David Kastrup wrote:
The problem is a toy problem: in real applications,
Necessarily, to make an example suitable for a n.g. post, I ruthlessly
cut down the size of it. This can have the inadvertent effect of making
it appear trivial.
you'll need to
access several data structures using the same index, and you'll need
to be able to assign index values to temporary variables and so on.
The index is available:
foreach (index, value; array)
{
writefln("array[%s] = %s", index, value);
}
and it isn't necessary to worry about what the correct type for index
is, as it is inferred.
So being able to hide the type of an index in one very specific
application (looping through a single array completely)
foreach'ing over a subset (i.e. slice) of an array:
foreach (value; array[5 .. $])
... loop from 5 to the end ...
at one place is not going to buy you much.
Experience with foreach in real code shows that the for loop is what
becomes a rarity.

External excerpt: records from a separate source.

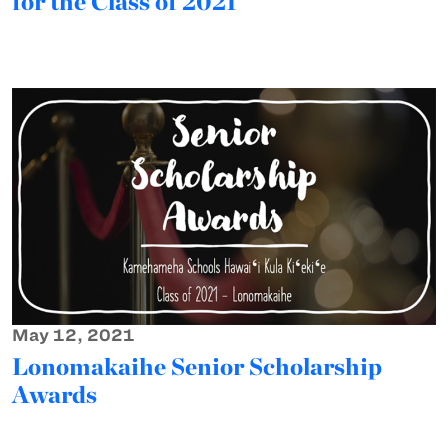
for the Class of 2021
May 12, 2021
Lonomakaihe Senior Scholarship
Awards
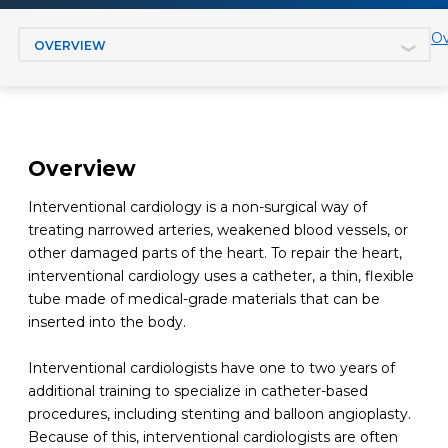
Jump to section
Ov
Overview
Interventional cardiology is a non-surgical way of
treating narrowed arteries, weakened blood vessels, or
other damaged parts of the heart. To repair the heart,
interventional cardiology uses a catheter, a thin, flexible
tube made of medical-grade materials that can be
inserted into the body.
Interventional cardiologists have one to two years of
additional training to specialize in catheter-based
procedures, including stenting and balloon angioplasty.
Because of this, interventional cardiologists are often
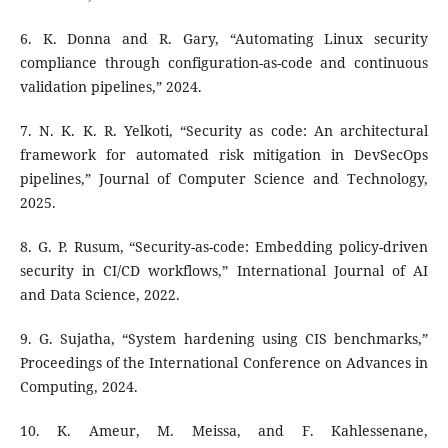
6. K. Donna and R. Gary, “Automating Linux security
compliance through configuration-as-code and continuous
validation pipelines,” 2024.
7. N. K. K. R. Yelkoti, “Security as code: An architectural
framework for automated risk mitigation in DevSecOps
pipelines,” Journal of Computer Science and Technology,
2025.
8. G. P. Rusum, “Security-as-code: Embedding policy-driven
security in CI/CD workflows,” International Journal of AI
and Data Science, 2022.
9. G. Sujatha, “System hardening using CIS benchmarks,”
Proceedings of the International Conference on Advances in
Computing, 2024.
10. K. Ameur, M. Meissa, and F. Kahlessenane,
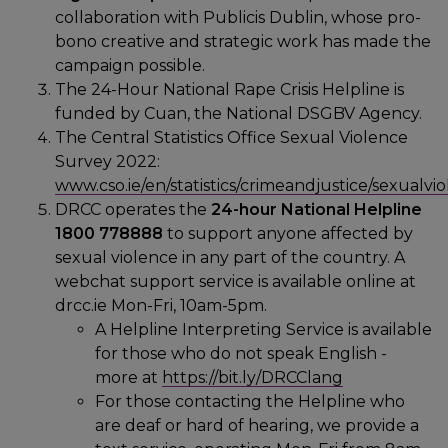
collaboration with Publicis Dublin, whose pro-
bono creative and strategic work has made the
campaign possible.
The 24-Hour National Rape Crisis Helpline is
funded by Cuan, the National DSGBV Agency.
The Central Statistics Office Sexual Violence
Survey 2022:
www.cso.ie/en/statistics/crimeandjustice/sexualvi
DRCC operates the
24-hour
National Helpline
1800 778888
to support anyone affected by
sexual violence in any part of the country. A
webchat support service is available online at
drcc.ie Mon-Fri, 10am-5pm.
A Helpline Interpreting Service is available
for those who do not speak English -
more at
https://bit.ly/DRCClang
For those contacting the Helpline who
are deaf or hard of hearing, we provide a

Simple as it is, foreach is one of the best liked
improvements D has. And I speak as one who has written so many for loops
that spewing out:
for (int i = 0; i < 10; i++)
is a 'finger' macro for me, i.e. my fingers blit it out without even
thinking about it.
> Anyway, D is pretty much irrelevant as a perspective for git, so you
> should take it to a language advocacy group.
I wished to answer your specific comments in this post.